La sonata si apre con un tema principale di una semplicità disarmante: è un arpeggio ascendente in la maggiore, suonato con delicatezza, che evoca l’immagine di un liuto o di una chitarra barocca. La melodia è limpida e si muove con grazia, stabilendo immediatamente un’atmosfera serena e pastorale. La mano sinistra fornisce un sostegno armonico essenziale e discreto. Il materiale tematico viene ripreso e variato con l’introduzione di figure melodiche discendenti, simili a “sospiri”, che aggiungono un tocco di dolce malinconia. Armonicamente, Scarlatti inizia un graduale percorso di allontanamento dalla tonica per preparare la modulazione alla tonalità della dominante. La prima sezione si conclude nella tonalità di mi maggiore (la dominante). Questa conclusione è preparata con grande maestria e segna il punto di arrivo armonico della prima parte, creando un senso di sospensione che richiede la prosecuzione nella seconda parte. La ripetizione della sezione permette di apprezzare nuovamente la perfezione di questo piccolo arco narrativo.

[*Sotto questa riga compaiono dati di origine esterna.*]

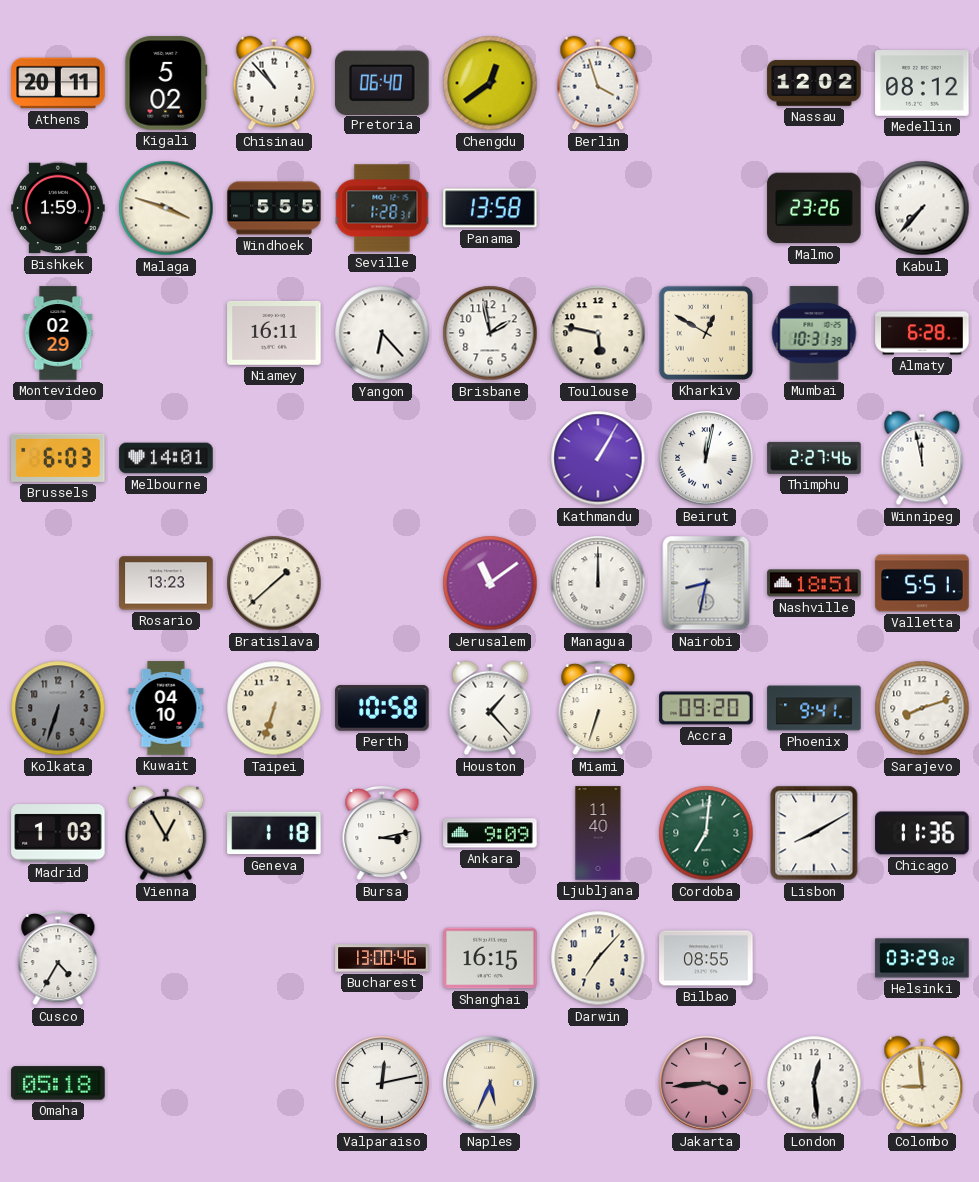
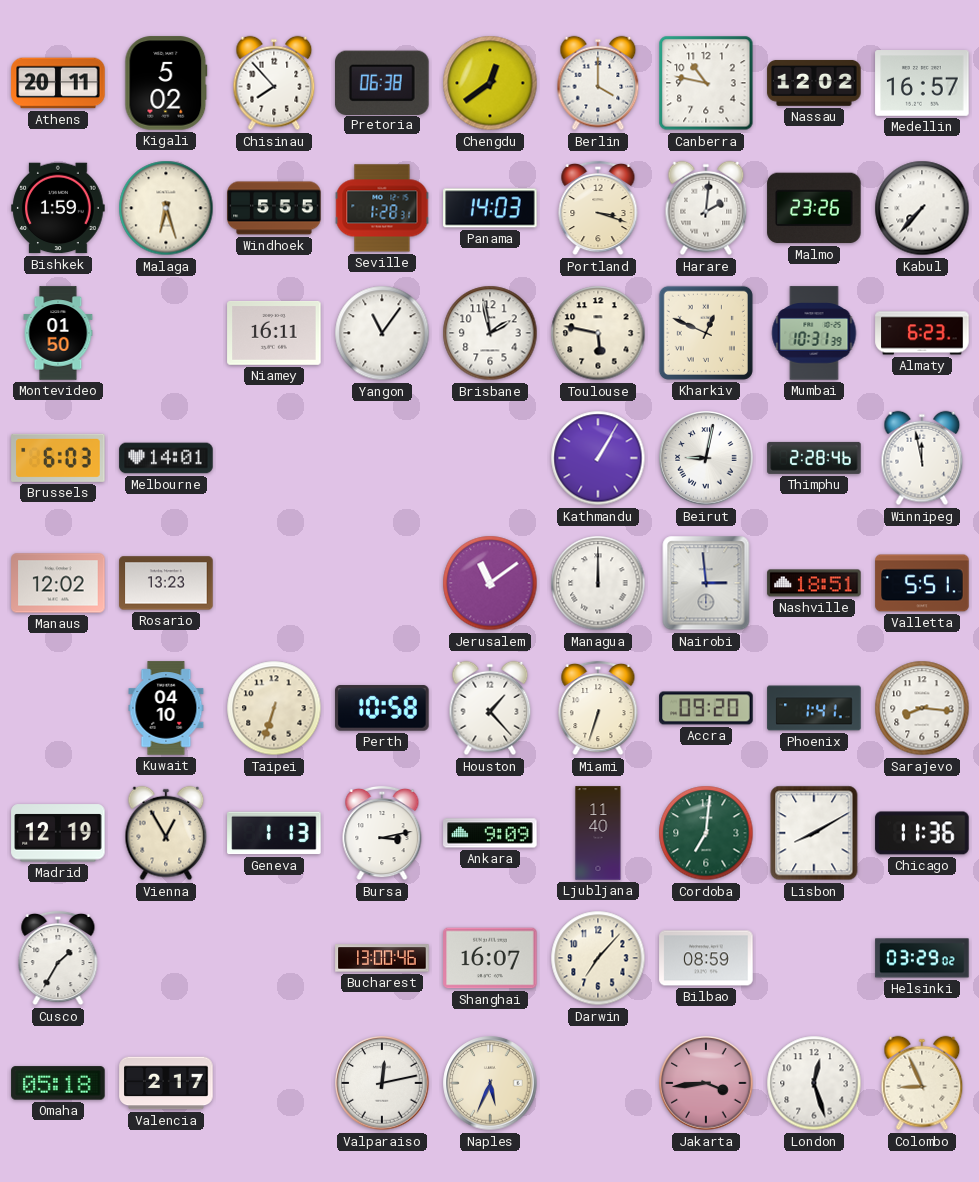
Chisinau: 10:53 -> 7:53
Pretoria: 06:40 -> 06:38
Berlin: 3:57 -> 4:00
Canberra: none -> 10:47
Medellin: 08:12 -> 16:57
Malaga: 3:48 -> 6:27
Panama: 13:58 -> 14:03
Portland: none -> 3:18
Harare: none -> 2:01
Montevideo: 02:29 -> 01:50
Yangon: 6:23 -> 11:06
Kharkiv: 12:50 -> 12:49
Almaty: 6:28 -> 6:23
Beirut: 12:02 -> 9:02
Thimphu: 2:27 -> 2:28
Manaus: none -> 12:02
Bratislava: 1:38 -> none
Nairobi: 8:32 -> 2:59
Kolkata: 6:33 -> none
Phoenix: 9:41 -> 1:41
Sarajevo: 8:12 -> 8:16
Madrid: 1:03 -> 12:19
Geneva: 1:18 -> 1:13
Cusco: 4:35 -> 1:35
Shanghai: 16:15 -> 16:07
Bilbao: 08:55 -> 08:59
Valencia: none -> 2:17
London: 12:29 -> 12:27
Colombo: 8:59 -> 8:56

La seconda sezione ha inizio nella tonalità di mi maggiore, riprendendo il materiale tematico della prima parte ma trasfigurandolo armonicamente. L’atmosfera è leggermente più inquieta, come un’ombra che passa su un paesaggio soleggiato. Scarlatti si sposta poi brevemente verso tonalità minori: questo passaggio conferisce al brano la sua profondità patetica e malinconica, un momento di introspezione prima del ritorno alla luce, Attraverso un percorso armonico sapiente, la musica ritorna gradualmente alla tonalità originale. Il tema principale riappare nella sua veste originale, portando un senso di risoluzione e serenità ritrovata. La sonata si chiude con la stessa grazia con cui era iniziata, spegnendosi su un accordo finale che lascia l’ascoltatore in uno stato di pacata contemplazione. La ripetizione consolida questo senso di chiusura del cerchio.